THE PROBLEM
Omit all pictures and transcribe only the lines in the entries below that run from the line with "challenging environments, from high-pressure" through the line with "condition. We provide".
+++ EXERCISE DATA
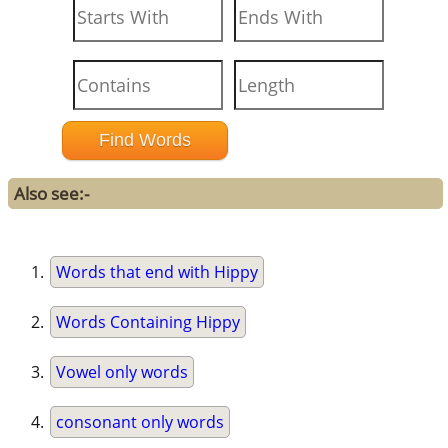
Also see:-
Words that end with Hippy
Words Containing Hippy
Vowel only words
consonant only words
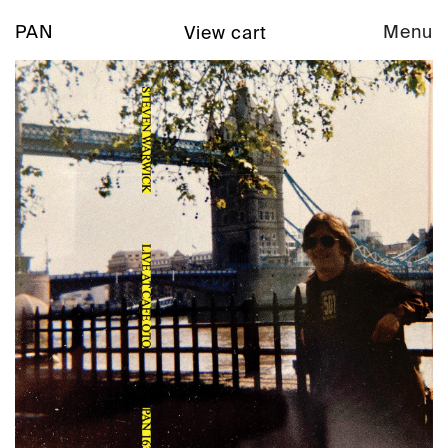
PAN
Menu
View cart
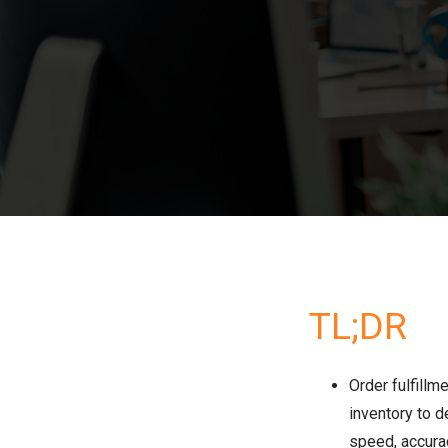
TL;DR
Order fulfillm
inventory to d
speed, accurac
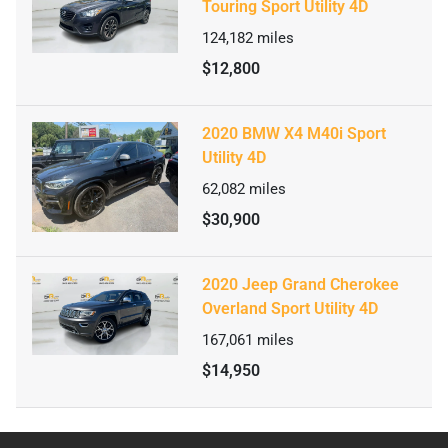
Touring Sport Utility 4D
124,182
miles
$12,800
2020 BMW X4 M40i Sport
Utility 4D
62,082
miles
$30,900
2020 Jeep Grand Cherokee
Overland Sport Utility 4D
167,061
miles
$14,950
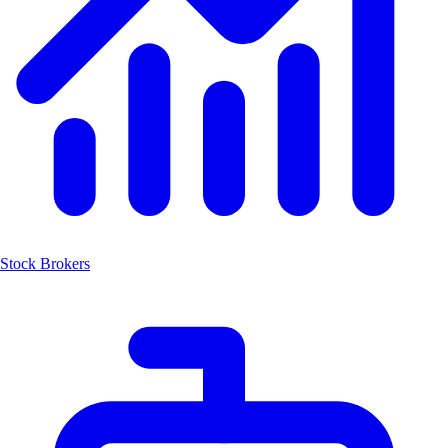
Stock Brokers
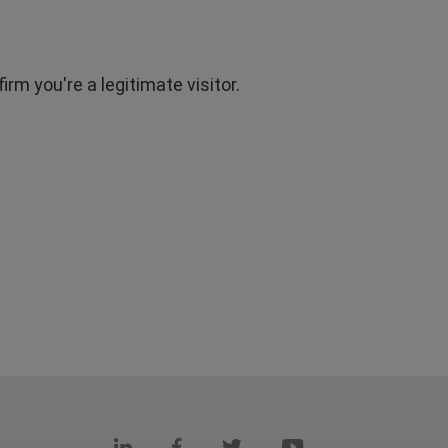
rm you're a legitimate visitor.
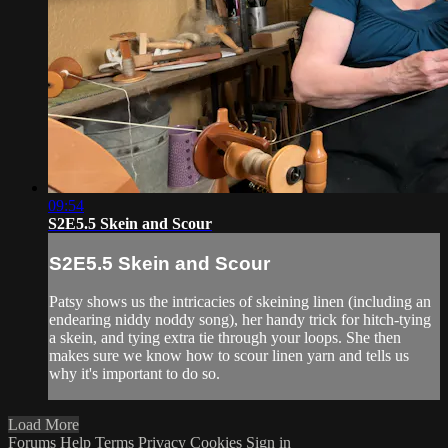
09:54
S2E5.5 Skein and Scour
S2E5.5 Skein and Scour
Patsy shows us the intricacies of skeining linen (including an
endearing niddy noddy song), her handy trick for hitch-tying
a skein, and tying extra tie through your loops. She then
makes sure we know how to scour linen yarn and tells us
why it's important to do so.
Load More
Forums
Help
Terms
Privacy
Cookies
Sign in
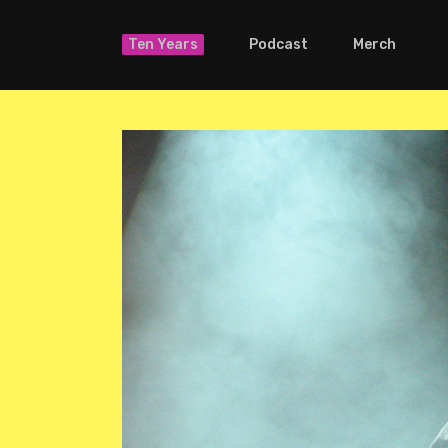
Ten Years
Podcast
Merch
++++++
+++ EXERCISE DATA
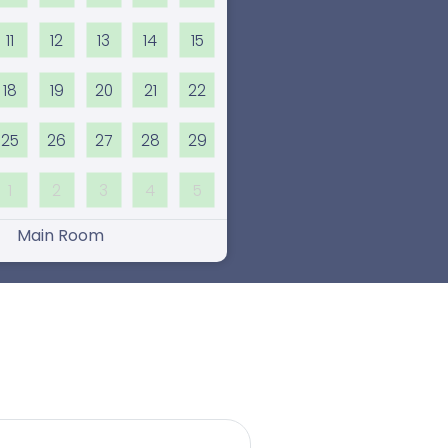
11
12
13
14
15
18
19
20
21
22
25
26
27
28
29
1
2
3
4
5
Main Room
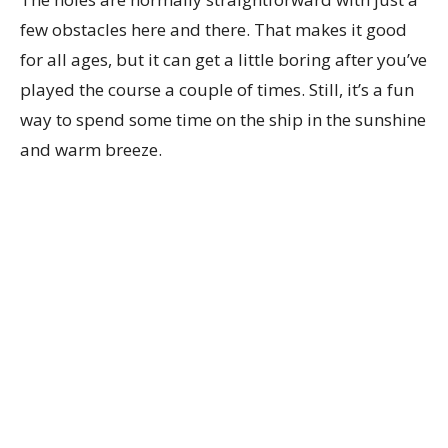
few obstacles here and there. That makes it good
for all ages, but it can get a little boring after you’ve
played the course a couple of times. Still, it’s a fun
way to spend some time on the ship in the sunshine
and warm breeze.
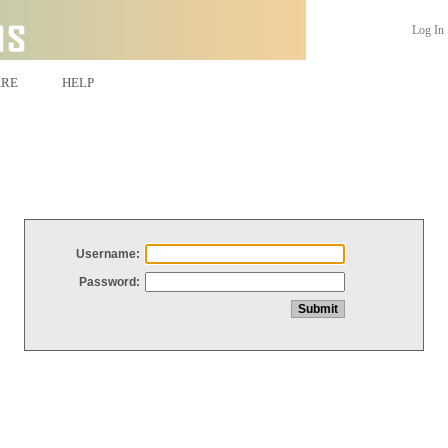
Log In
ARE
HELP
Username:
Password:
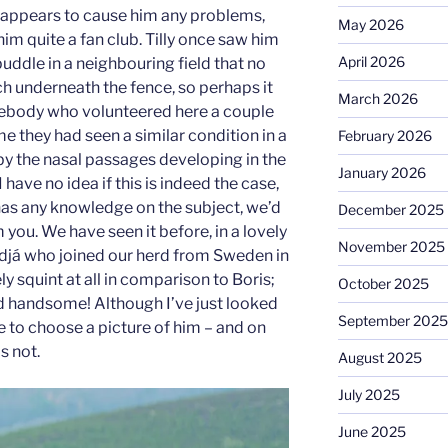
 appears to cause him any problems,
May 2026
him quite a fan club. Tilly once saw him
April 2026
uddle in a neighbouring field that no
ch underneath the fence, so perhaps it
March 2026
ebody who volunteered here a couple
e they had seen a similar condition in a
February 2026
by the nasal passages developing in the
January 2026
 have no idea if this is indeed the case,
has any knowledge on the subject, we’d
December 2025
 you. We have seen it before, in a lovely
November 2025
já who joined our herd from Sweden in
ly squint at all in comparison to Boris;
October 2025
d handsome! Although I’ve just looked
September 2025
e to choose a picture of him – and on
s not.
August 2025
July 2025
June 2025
++++++
+++ EXERCISE DATA
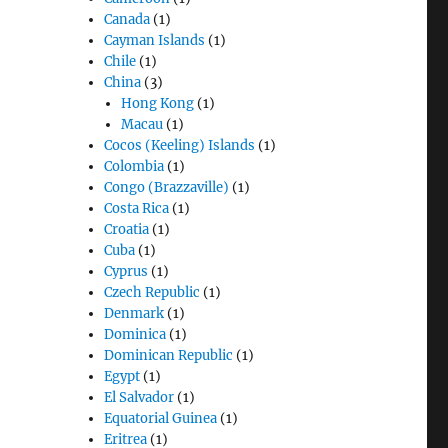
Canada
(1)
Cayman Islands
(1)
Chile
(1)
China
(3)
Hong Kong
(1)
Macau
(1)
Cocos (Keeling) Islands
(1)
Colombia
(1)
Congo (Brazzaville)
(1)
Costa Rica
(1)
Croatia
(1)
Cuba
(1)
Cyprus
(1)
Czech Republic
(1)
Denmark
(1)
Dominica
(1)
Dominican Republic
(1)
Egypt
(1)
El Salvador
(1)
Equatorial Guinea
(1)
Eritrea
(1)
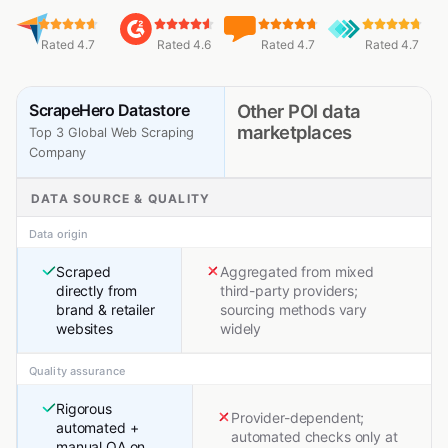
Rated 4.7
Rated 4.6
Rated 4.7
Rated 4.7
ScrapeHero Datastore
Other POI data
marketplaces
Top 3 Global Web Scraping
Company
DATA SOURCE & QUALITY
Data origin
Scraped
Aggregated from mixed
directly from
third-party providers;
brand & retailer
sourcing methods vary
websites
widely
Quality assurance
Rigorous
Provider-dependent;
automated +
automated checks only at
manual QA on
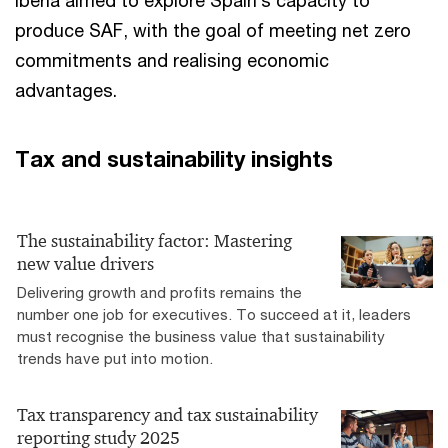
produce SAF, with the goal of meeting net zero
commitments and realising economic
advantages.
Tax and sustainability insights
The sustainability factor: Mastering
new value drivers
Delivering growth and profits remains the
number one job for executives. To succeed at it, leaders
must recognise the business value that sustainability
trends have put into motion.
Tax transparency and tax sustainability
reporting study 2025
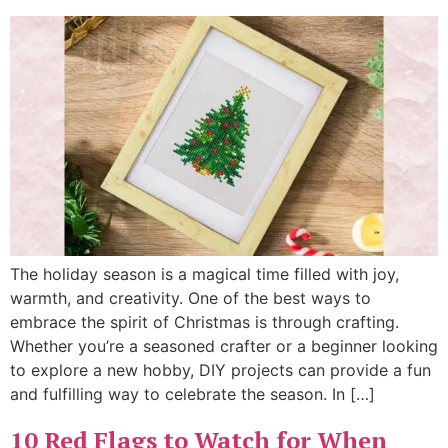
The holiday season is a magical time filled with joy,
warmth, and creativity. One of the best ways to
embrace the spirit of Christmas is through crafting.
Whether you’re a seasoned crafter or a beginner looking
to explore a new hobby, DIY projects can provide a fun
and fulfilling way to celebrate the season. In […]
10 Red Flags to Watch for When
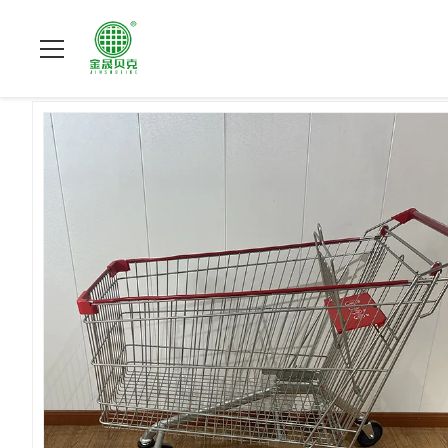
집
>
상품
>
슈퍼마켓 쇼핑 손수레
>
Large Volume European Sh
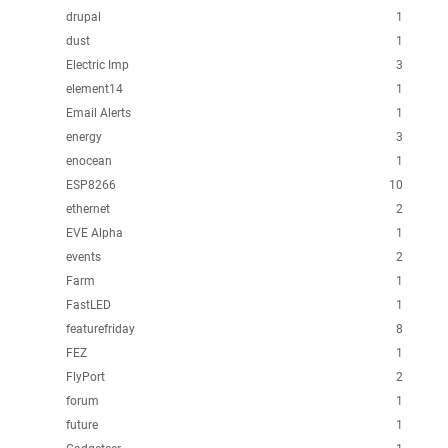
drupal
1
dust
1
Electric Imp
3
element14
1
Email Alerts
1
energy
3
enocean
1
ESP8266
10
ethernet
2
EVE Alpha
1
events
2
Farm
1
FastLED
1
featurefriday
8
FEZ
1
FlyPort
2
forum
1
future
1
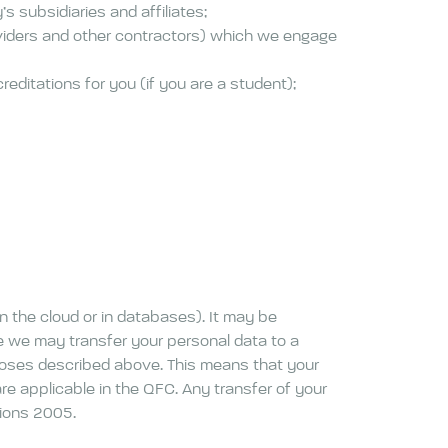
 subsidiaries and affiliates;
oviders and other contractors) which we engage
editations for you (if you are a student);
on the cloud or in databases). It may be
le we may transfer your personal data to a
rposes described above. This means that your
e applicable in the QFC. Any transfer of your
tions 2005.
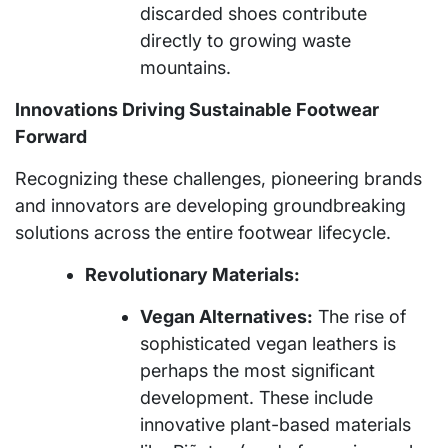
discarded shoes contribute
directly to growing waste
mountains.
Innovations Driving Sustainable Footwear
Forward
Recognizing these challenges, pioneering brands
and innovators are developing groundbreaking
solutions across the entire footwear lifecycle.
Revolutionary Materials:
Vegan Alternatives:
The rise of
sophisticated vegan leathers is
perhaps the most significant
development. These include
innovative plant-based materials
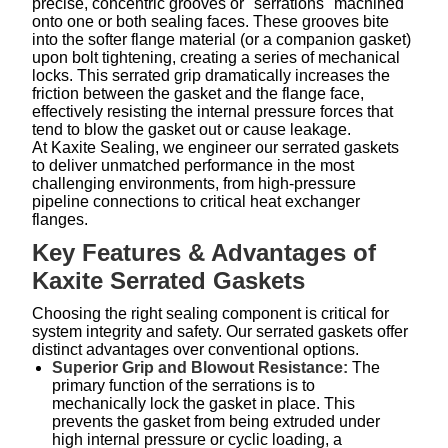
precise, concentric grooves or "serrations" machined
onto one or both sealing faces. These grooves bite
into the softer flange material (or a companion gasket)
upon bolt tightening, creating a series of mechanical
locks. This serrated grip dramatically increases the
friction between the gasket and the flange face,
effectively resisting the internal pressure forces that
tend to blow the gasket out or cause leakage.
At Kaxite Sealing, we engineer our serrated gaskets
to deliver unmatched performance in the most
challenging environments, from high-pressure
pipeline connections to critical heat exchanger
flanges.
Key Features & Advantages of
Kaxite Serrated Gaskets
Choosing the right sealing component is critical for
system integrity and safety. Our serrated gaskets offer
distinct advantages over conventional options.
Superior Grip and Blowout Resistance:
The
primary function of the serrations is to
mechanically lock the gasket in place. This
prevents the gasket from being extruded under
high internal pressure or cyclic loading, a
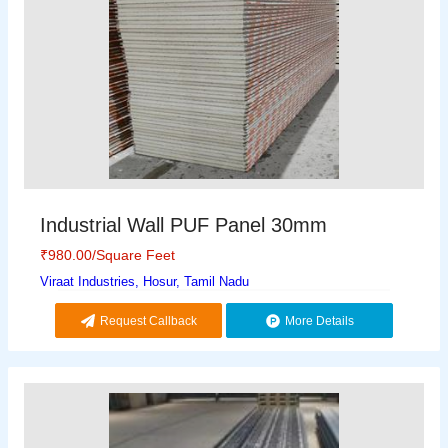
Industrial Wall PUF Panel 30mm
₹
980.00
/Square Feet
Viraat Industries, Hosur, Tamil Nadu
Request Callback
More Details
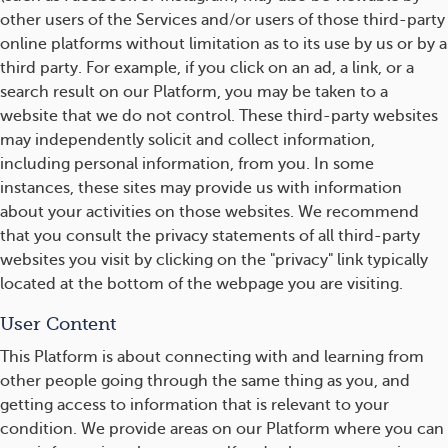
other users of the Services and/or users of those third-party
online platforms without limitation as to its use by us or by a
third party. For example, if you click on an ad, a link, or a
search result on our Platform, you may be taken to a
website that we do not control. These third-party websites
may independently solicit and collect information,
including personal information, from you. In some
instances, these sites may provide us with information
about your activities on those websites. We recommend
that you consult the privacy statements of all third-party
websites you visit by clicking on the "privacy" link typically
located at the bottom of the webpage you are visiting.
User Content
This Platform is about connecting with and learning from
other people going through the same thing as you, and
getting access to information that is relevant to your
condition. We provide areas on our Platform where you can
++++++
REPLY TO THE TASK
challenging environments, from high-pressure
pipeline connections to critical heat exchanger
flanges.
Key Features & Advantages of
Kaxite Serrated Gaskets
Choosing the right sealing component is critical for
system integrity and safety. Our serrated gaskets offer
distinct advantages over conventional options.
Superior Grip and Blowout Resistance:
The
primary function of the serrations is to
mechanically lock the gasket in place. This
prevents the gasket from being extruded under
high internal pressure or cyclic loading, a
Industrial Wall PUF Panel 30mm
₹
980.00
/Square Feet
Viraat Industries, Hosur, Tamil Nadu
Request Callback
More Details
other users of the Services and/or users of those third-party
online platforms without limitation as to its use by us or by a
third party. For example, if you click on an ad, a link, or a
search result on our Platform, you may be taken to a
website that we do not control. These third-party websites
may independently solicit and collect information,
including personal information, from you. In some
instances, these sites may provide us with information
about your activities on those websites. We recommend
that you consult the privacy statements of all third-party
websites you visit by clicking on the "privacy" link typically
located at the bottom of the webpage you are visiting.
User Content
This Platform is about connecting with and learning from
other people going through the same thing as you, and
getting access to information that is relevant to your
condition. We provide areas on our Platform where you can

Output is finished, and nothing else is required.